As qualitative results show (Fig. 4), the performance of OoBNet was limited if the endoscopic vision was impaired by surgical smoke, fog, or blood. Furthermore, OoBNet predicted false positive results when objects (mesh, swabs, tissue) were so close to the camera, that the vision was blurred, and even for a human annotator it was difficult to distinguish whether a given frame is out-of-body or not. Further work to improve OoBNet’s performance would include a model training on a larger set of those edge cases with impaired endoscopic vision. Moreover, OoBNet predicted false negative results if an out-of-body frame visually resembled an inside scene. Manual inspection of all false negative predictions (n = 557) on all test datasets revealed three privacy sensitive frames, where OR staff potentially could have been identified. However, out of 111,974 frames OoBNet was evaluated on not a single frame revealed the identity of the patient, the time, or the date of the intervention. Nevertheless, videos anonymized with OoBNet need manual revision to ensure medical confidentiality before they are stored, shared, or published. Though, OoBNet reduces the time needed for manual revision as false negative predictions are often situated in temporal proximity to true positive predictions.
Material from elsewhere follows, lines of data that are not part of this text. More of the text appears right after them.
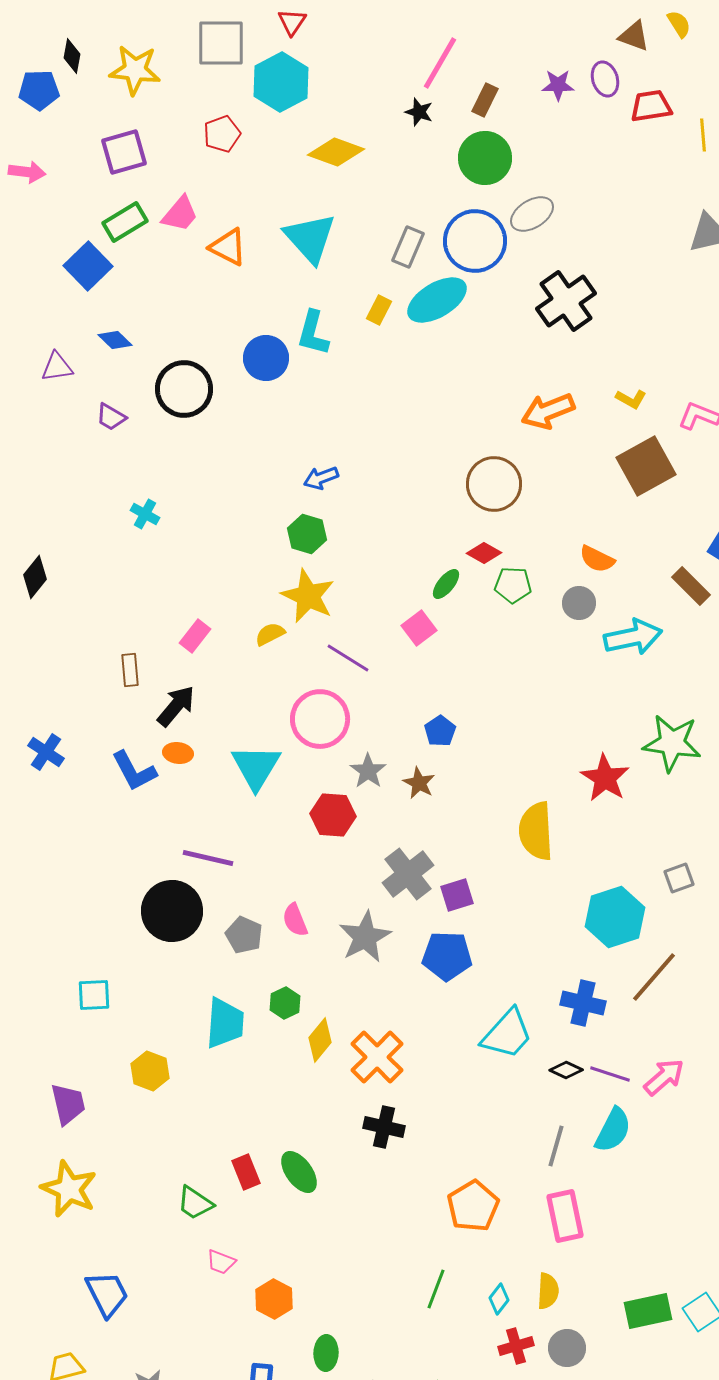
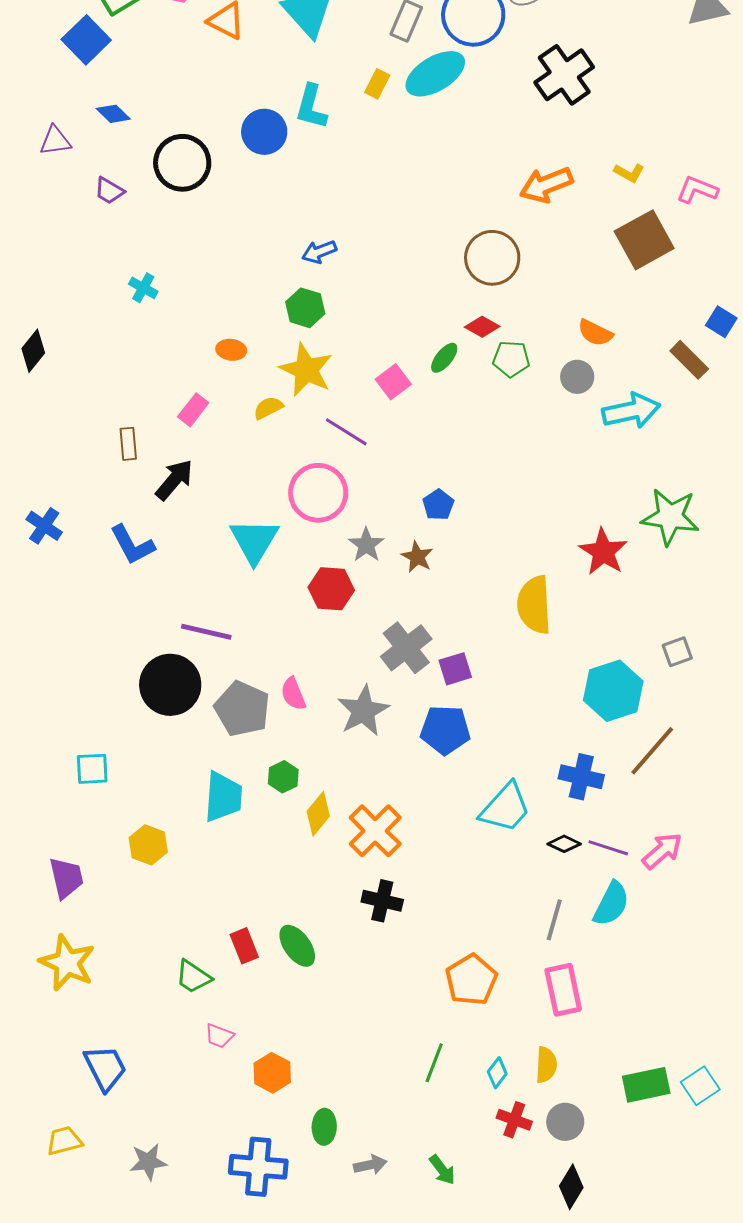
pink square: (419, 628) -> (393, 382), moved
orange ellipse: (178, 753) -> (231, 350), moved
gray pentagon: (244, 935) -> (242, 709), size x1.5
red cross: (516, 1346) -> (514, 1120), turned 36

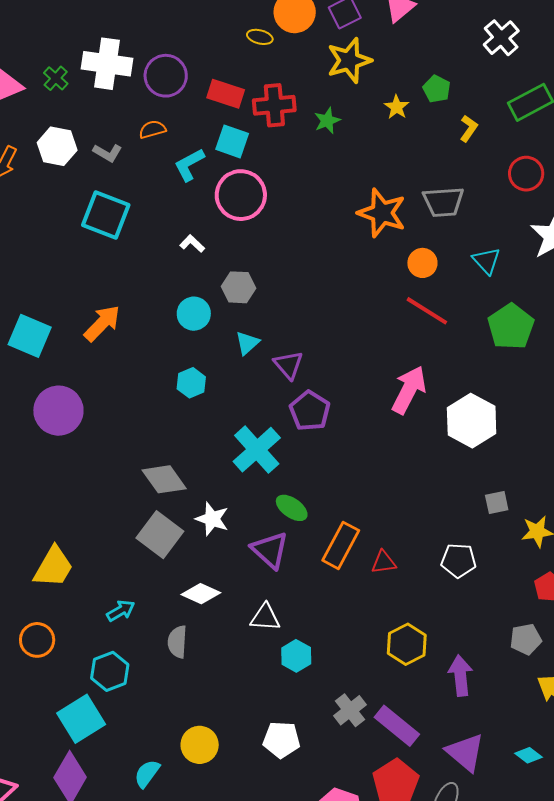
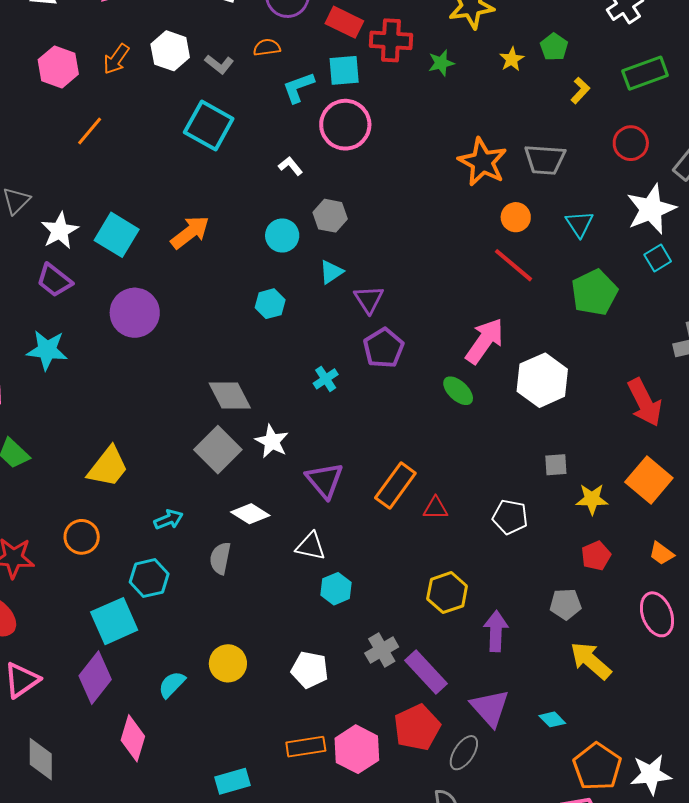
cyan square: (232, 141) -> (344, 70), turned -32
cyan cross: (257, 450) -> (326, 379), size x0.5
green ellipse: (292, 508) -> (458, 391), moved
In external validation OoBNet showed a drop of up to 6.7% points F1-score. This is in line with results from multicentric validation of other AI models in the surgical domain. For example, state of the art surgical phase recognition models have demonstrated variable performance in multicentric validation26,27. Furthermore, EndoDigest, a computer vision platform for video documentation of CVS in laparoscopic cholecystectomy, showed a 64–79% successful CVS documentation when validated on a multicentric external dataset compared to 91% successful CVS documentation on the internal dataset14,20. Therefore, the performance of AI models trained and evaluated on a single dataset should be regarded cautiously, and these results further highlight the need for external validation of AI models. Our model, however, has shown to generalize well on videos from several external centers.

The significance of OoBNet lies in its high reliability to identify of out-of-body frames in endoscopic videos. OoBNet is trained on a set of highly diverse endoscopic surgeries, including robotic surgeries, to account for the different visual appearances of anatomy, instruments and ORs. Furthermore, OoBNet is evaluated on two independent datasets to show its ability to generalize across centers. OoBNet is publicly shared as a tool to facilitate privacy preserving storing, handling, and publishing of endoscopic videos.

In conclusion, OoBNet can identify out-of-body frames in endoscopic videos of our datasets with a 99% ROC AUC. It has been extensively validated on internal and external multicentric datasets. OoBNet can be used with high reliability to anonymize endoscopic videos for archiving, research, and education.